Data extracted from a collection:
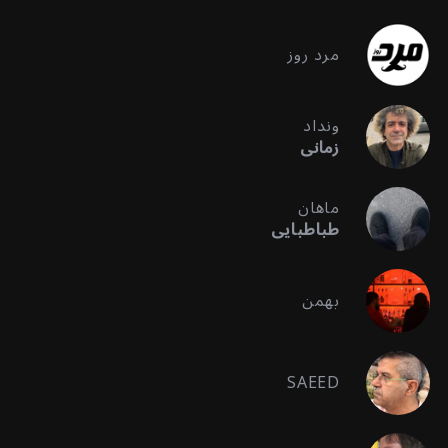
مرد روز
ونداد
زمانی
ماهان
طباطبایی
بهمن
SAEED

--

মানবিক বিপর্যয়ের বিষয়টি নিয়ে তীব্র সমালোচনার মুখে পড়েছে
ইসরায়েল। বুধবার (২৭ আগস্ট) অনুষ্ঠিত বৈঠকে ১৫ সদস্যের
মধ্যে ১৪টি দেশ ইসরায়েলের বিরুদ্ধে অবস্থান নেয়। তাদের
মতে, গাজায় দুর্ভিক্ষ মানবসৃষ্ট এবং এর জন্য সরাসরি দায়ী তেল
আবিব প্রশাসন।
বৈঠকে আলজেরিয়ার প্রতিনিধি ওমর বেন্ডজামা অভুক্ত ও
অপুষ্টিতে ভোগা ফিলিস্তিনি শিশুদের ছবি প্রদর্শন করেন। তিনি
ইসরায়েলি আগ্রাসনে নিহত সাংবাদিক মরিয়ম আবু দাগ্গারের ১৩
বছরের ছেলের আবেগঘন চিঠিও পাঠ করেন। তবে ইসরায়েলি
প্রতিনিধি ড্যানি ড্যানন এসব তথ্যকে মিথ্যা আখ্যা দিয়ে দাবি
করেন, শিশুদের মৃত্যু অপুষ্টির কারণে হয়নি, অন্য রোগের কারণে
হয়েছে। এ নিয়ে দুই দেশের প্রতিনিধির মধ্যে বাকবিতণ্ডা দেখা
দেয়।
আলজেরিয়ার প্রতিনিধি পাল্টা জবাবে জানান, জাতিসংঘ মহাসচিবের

ABOUT THIS EXERCISE:
Taking the records above, retype every line from the one with "বৈঠকে আলজেরিয়ার প্রতিনিধি" down to the one with "আলজেরিয়ার প্রতিনিধি পাল্টা", exactly and with nothing else.

SOLUTION FOR THIS PROBLEM:
বৈঠকে আলজেরিয়ার প্রতিনিধি ওমর বেন্ডজামা অভুক্ত ও
অপুষ্টিতে ভোগা ফিলিস্তিনি শিশুদের ছবি প্রদর্শন করেন। তিনি
ইসরায়েলি আগ্রাসনে নিহত সাংবাদিক মরিয়ম আবু দাগ্গারের ১৩
বছরের ছেলের আবেগঘন চিঠিও পাঠ করেন। তবে ইসরায়েলি
প্রতিনিধি ড্যানি ড্যানন এসব তথ্যকে মিথ্যা আখ্যা দিয়ে দাবি
করেন, শিশুদের মৃত্যু অপুষ্টির কারণে হয়নি, অন্য রোগের কারণে
হয়েছে। এ নিয়ে দুই দেশের প্রতিনিধির মধ্যে বাকবিতণ্ডা দেখা
দেয়।
আলজেরিয়ার প্রতিনিধি পাল্টা জবাবে জানান, জাতিসংঘ মহাসচিবের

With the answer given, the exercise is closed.